Thursday, December 11, 2008

Gilbert & George @ Brooklyn Museum

Gilbert and George are one of those art-dynamic-duos that I'd heard of but didn't know anything about. So I went to their current show at the Brooklyn Museum of art...and, it was weird. They met in art school in London in 1967 and have been collaborating ever since. They're so outspoken and quirky (and lovers) that I think they were simply made for each other. They always include themselves in their large scale photo collages...wearing suits (well, sometimes nude) and looking strangely serious. Many of their pieces include bodily fluids (Oh, there's Gilbert's poo!) blown up on a grand scale.

This was the piece I liked in the show, because I did like their stained glass style. (Whoever designed the Red Hot Chili Peppers album cover for Blood Sugar Sex Magik must have liked it, too.)

But a lot of their work was either way too creepy and aggressive for me...

...or too "we like young boys" pornographic for me.

Um, yeah.
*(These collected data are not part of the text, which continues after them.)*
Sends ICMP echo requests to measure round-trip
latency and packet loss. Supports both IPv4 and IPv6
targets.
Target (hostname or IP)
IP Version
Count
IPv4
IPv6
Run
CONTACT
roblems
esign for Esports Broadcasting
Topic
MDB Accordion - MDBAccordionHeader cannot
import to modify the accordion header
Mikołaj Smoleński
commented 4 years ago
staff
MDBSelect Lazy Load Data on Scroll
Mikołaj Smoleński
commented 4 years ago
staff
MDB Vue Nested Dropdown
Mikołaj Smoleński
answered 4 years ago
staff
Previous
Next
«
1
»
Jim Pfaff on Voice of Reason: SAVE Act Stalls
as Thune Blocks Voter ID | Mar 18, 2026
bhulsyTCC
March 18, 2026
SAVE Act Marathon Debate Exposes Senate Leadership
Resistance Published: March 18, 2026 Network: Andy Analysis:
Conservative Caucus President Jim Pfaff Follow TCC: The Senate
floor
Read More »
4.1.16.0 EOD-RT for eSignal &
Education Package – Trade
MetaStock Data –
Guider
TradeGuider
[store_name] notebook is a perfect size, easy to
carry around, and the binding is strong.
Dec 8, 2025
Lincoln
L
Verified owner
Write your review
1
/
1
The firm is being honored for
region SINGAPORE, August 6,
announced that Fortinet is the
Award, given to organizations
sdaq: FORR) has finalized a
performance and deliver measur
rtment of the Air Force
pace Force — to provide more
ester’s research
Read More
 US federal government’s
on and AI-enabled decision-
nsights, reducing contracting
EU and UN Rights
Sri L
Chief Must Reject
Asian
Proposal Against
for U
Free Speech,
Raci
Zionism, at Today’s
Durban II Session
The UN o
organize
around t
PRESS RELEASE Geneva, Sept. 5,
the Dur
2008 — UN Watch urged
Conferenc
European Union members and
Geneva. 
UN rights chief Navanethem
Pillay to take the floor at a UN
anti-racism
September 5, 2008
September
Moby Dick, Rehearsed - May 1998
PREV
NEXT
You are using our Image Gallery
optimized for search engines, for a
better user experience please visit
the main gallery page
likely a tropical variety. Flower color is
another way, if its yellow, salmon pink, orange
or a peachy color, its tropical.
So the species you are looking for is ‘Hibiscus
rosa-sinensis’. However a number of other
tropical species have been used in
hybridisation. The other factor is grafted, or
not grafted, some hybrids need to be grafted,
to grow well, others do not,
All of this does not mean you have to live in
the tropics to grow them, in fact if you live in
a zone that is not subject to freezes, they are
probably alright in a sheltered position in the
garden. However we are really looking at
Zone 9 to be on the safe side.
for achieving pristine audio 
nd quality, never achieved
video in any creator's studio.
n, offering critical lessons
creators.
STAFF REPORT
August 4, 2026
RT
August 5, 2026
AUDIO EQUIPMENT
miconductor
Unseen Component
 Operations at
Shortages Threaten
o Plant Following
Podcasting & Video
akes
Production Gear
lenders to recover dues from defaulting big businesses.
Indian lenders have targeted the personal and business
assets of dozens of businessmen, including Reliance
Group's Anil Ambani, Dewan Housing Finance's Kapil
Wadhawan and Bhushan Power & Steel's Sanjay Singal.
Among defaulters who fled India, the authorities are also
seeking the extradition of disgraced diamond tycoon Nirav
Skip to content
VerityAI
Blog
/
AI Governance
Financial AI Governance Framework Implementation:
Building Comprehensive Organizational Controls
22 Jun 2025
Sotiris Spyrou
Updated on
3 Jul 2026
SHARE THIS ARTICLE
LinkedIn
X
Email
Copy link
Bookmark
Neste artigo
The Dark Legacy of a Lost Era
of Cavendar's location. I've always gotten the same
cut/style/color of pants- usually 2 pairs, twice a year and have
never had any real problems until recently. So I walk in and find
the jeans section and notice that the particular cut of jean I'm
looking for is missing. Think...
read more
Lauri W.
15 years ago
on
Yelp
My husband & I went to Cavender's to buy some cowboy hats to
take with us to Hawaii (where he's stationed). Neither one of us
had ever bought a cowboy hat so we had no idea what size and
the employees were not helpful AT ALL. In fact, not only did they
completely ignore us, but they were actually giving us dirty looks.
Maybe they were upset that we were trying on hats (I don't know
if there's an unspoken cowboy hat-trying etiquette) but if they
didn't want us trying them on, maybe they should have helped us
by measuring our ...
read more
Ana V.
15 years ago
No thanks.

MUTO by Blu

This posting is uncharacteristically not about an art show I saw here in New's a video of an animation by an Italian street artist named Blu. Why is it unique? Because he does animations on public walls. I can't imagine how time consuming this was for him to pull off! I especially love how you can see the ghosts of the previous drawings as the animation progresses. This is one of the coolest things I've seen in a long time, so JUST WATCH IT!

Calder's Circus @ Whitney

I fell in love with Alexander Calder in high school when I saw his work in Washington. Most artists seem like they wouldn't be fun people to hang out with (You know, they're depressed or overly intense or egotistical...) but Calder must have been a delight to be around. He was always creating and playing throughout his life. He's renowned for his mobiles, but the Whitney's current Calder show features work from the time he lived in Paris (1926-1933).

There are scads of wire sculptures depicting faces and figures. With a single wire he eloquently captures a form and personality of a person. (To me they look like living pencil drawings) He makes it look so effortless that it made me want to come home and start playing with my wire coat hangers! Here is one of the numerous Josephine Baker inspired figures...

The centerpieces of the show is his famous circus! All the little figures and animals are manipulated by hand and made of simple materials like wire, pipe cleaners, and bits of fabric. Each element is so simple but so clever! I am partial to the trapeze act, the knife thrower, and the lion.

This video shows Calder performing just some of the acts in his circus...

William Eggleston @ Whitney

William Eggleston has a show up at the Whitney, and it was such a large collection of his work that I didn't even get a chance to see it all! Which is a shame, because I enjoyed his work. He's an American photographer, known for his masterful use of color through his distinct dye-transfer printing method. He shoots everydayness in the South, specifically the Mississippi Delta region.

My favorite image was this one here, because the reds were so vibrant and juicy. It looks so blah here, but that's because his color processing simply doesn't translate in reproductions. The photos simply glow.

My friend Jesse and I loved this photo in particular, with its identical poses but contrasting colors. Who are these men? What was going on?

His photos feel casual because they're mostly taken from eye level, like he just decided to take a picture in the moment of something that caught his eye. The point of view of this one makes me feel like I'm sitting in the booth of that diner waiting for my lunch.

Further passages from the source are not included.